A recent piece in the LA Times warns against globalization, arguing that, with telecommuting, high-end service jobs as well as low-end manufacturing jobs are going to start moving en masse from the First to the Third World. Merely getting a good education will no longer give North Americans job security.
Havng lived in the Third World for some time, I, for one, am not worried.
The first thing to remember is that there is no way the fact of your neighbour growing richer is going to impoverish you. Just the opposite, really; if you are running any kind of a business or supplying any kind of a service, you are boind to get more custom from him, for he is a consumer as well as a producer.
And so are you. If the Third World can provide given goods and services more cheaply than the First World, all of us in the First World benefit too, for we are all consumers.

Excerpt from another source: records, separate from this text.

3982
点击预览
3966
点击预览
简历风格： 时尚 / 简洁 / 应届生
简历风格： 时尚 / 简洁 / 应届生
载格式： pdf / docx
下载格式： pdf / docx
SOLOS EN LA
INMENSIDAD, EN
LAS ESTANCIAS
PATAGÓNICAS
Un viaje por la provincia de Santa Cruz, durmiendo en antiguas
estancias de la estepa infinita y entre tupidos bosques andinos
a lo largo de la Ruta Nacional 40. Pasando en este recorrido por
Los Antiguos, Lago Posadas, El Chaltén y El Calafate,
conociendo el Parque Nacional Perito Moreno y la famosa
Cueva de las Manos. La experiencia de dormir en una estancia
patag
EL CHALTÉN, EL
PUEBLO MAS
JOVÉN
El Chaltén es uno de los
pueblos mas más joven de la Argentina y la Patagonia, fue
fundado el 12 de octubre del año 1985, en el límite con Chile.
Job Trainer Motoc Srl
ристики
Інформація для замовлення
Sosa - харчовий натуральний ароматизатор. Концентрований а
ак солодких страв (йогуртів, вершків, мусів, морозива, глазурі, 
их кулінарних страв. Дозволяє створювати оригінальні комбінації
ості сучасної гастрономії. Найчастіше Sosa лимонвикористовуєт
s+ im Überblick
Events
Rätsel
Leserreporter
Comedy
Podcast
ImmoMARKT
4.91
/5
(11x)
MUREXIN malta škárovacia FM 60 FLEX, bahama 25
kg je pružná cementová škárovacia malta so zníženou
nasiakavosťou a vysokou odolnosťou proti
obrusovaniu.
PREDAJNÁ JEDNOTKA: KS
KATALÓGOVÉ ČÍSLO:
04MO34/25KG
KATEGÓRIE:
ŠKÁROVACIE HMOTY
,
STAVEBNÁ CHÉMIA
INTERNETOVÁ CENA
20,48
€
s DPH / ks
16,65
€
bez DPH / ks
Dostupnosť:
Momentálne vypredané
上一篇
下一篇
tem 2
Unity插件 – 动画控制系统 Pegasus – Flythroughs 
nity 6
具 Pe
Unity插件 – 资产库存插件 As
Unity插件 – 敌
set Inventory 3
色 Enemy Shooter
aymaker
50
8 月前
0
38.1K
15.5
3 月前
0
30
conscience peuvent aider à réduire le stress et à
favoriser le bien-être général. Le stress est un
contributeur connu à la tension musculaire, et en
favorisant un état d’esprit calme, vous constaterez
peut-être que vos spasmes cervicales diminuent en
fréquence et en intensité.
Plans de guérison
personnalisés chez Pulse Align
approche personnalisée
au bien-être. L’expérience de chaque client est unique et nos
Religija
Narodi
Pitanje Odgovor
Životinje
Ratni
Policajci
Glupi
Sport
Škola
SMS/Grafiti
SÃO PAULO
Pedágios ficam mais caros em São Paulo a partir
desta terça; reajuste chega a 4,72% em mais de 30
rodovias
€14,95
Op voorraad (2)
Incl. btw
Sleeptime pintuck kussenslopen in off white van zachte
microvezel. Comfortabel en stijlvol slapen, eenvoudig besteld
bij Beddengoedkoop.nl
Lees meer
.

We simply specialize in what we can do most efficiently. Just as, on an individual level, I have never found it worthwhile to make my own shoes or do my own dentistry, but instead to rely on purchasing these from others.
But I don't see any sudden exodus of high-paying jobs to the Third World in any case.
Third World countries just do not have the education system the First World has. They have fewer colleges and universities per capita, and the colleges and universities they have are much less well-equipped. A university library in the Third World, for example, would pale in comparison to the average small-town library in Canada.
A first-class university and college is a pretty sophisticated piece of infrastructure; more intricate and trickier to build and maintain than a bridge or a dam. And it relies more heavily than almost anything else you could name on honesty in its transactions; because it relies more heavily than almost anything you could name on reputation. It is too easy to sell marks or to logroll for a relative.
Corruption is, as Mancur Olsen and other ecopnomists have demonstrated, the primary reason why the Third World is poor in the frst place. This is just what they lack.
This is also why apparently highly qualified professionals from the Third World often have trouble getting work in their field even when they are already in North America: their credentials can never be assumed to be authentic. This is going to be just as much a problem for them when marketing their skills from India or Madagascar.
My wife assures me, for example, that it is entirely possible to buy a degree from a recognized university in the Philippines, and have it certified by all the relevant authorities right up to the President's Office; and it is still completely bogus. No tests taken, no classes attended.
This doesn't matter so much in some fields. In, for example, the IT field, where the proof is very quickly apparent in the pudding. But it's going to be a big problem elsewhere.
In the Persian Gulf, hospitals and their patients are perfectly eager to hire doctors from Europe, even though they must pay them three times the salary they do for an Indian or an Arab doctor sitting in the next office.
Difference in cost is crucial in low-skill, low-pay occupations. Difference in skill is crucial in high-skill, high-pay occupations.